Editorial: Cheaters sometimes win
The Army’s response to public revelations of widespread cheating on NCO promotions has been underwhelming.
A tip to a Web site called Shamschool.com revealed that soldiers can get answers to correspondence-course tests. Passing those courses can earn soldiers points on their promotion-point worksheets.
The Fort Campbell soldier behind the Web site was not punished. He was given a letter of counseling and ordered to remove the test answers, with threats of punishment if he failed to do so; he complied.
the case, first reported by the Boston Globe, publicly reveals what is an open secret in the Army: The system for promoting soldiers to sergeant and staff sergeant is wide open to cheating.
Shamschool.com claimed 10,000 members, and even after the answers were removed, a visitor could easily find instances of soldiers seeking help with correspondence courses. There are numerous other Web sites that also offer Army correspondence courses and test answers. Soldiers told Army Times that cheating is rampant — and all but institutionalized.
Yet the Army is doing little as an institution to stop it. The effort, by all accounts, is piecemeal, with officials addressing individual cases as they pop up — and with a surprisingly soft touch.
They concede they have been hard-pressed to stay ahead of the problem as the rapid expansion and popularity of the Internet has created a new universe of opportunity for cheaters, one in which the wrongdoers can operate remotely and anonymously.
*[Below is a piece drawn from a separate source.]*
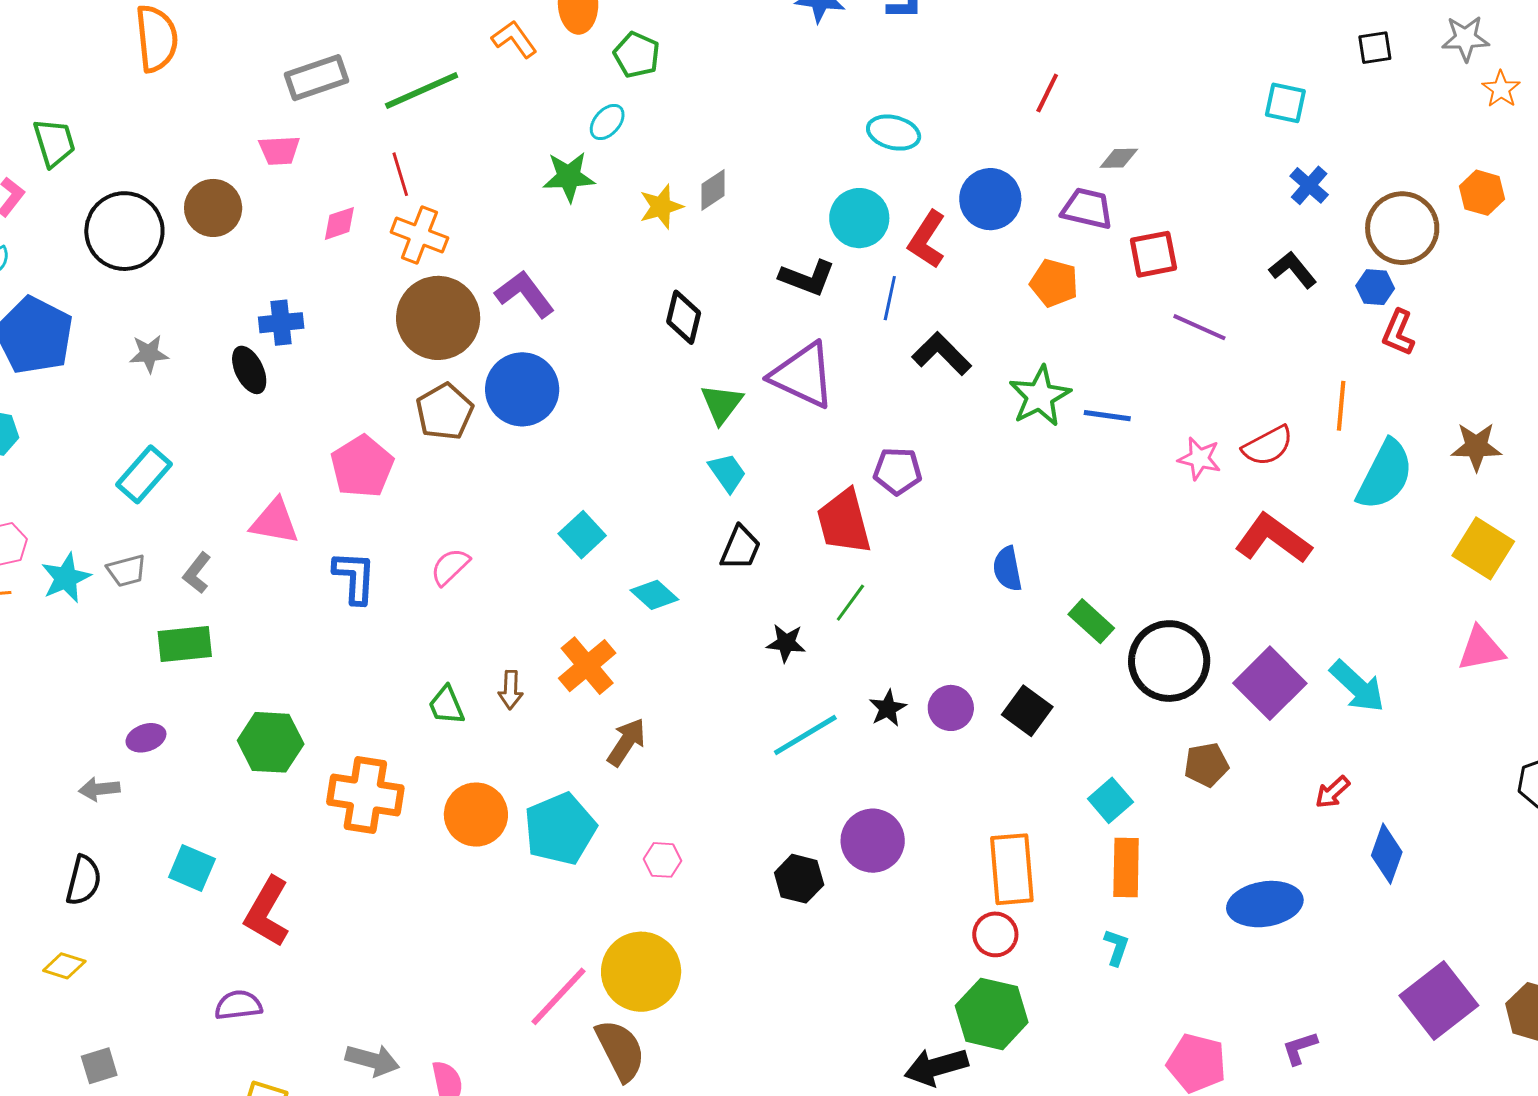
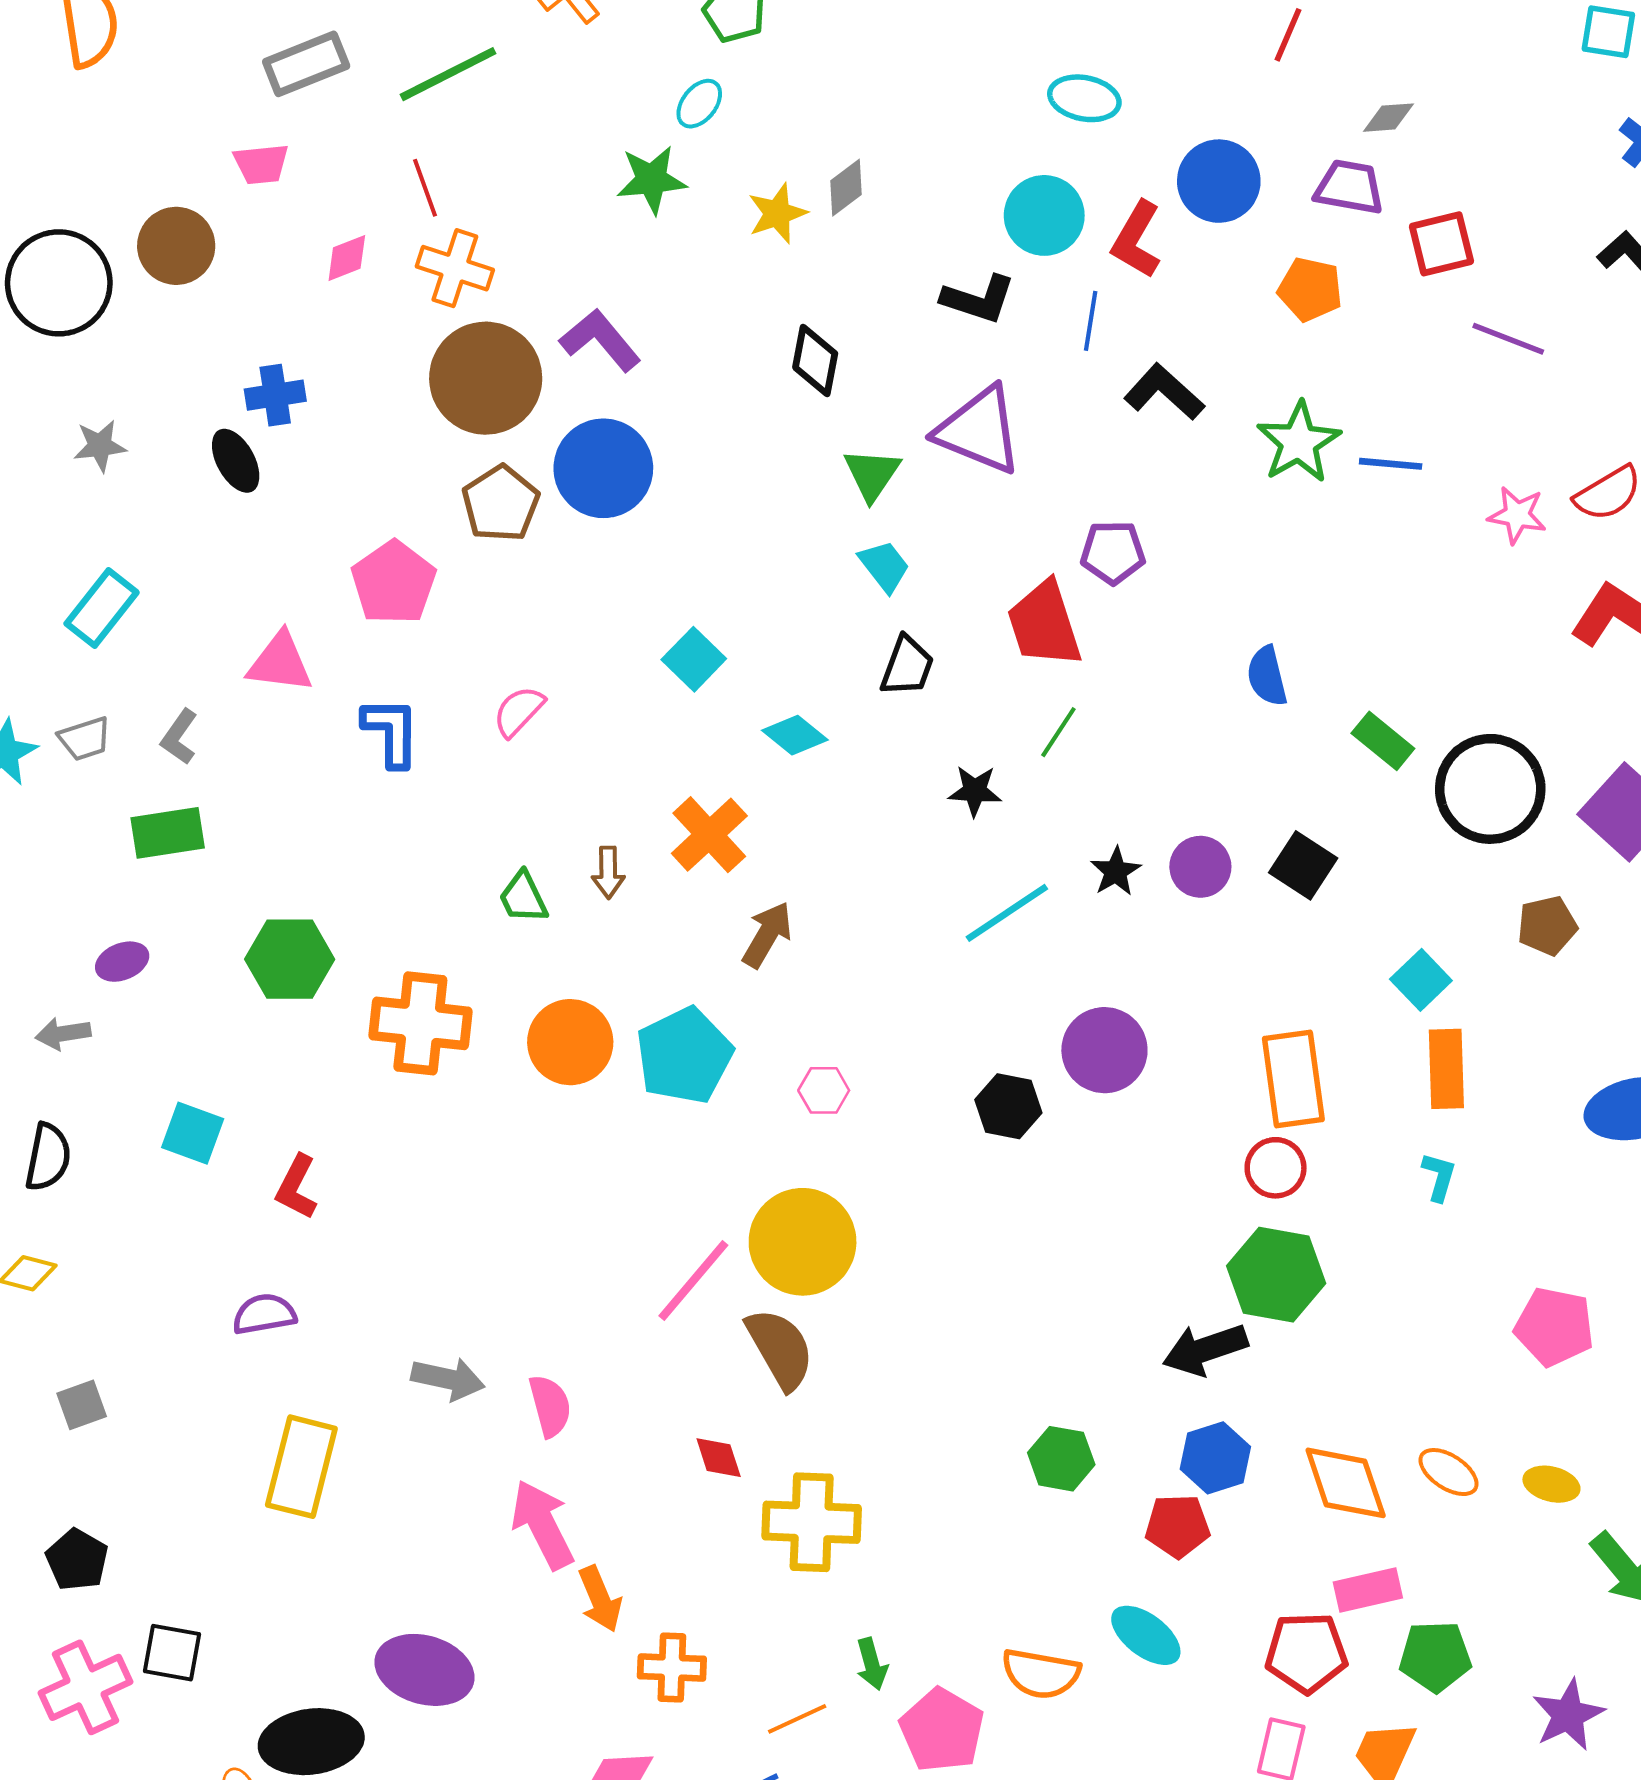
red L-shape: (267, 912) -> (297, 1187), size x0.7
The Army is looking at everything from randomizing test questions to administering proctored exams, but has yet to develop a comprehensive plan to kill the open opportunity to cheat through the correspondence-course section. Meanwhile, soldiers who played by the rules get outscored by those who cheated.
That’s unacceptable, and Army leadership is complicit until it takes meaningful steps to end it. The Marine Corps faced a similar problem last year and attacked it by instituting changes demanded by the top down.
It’s time for the Army to take similar action.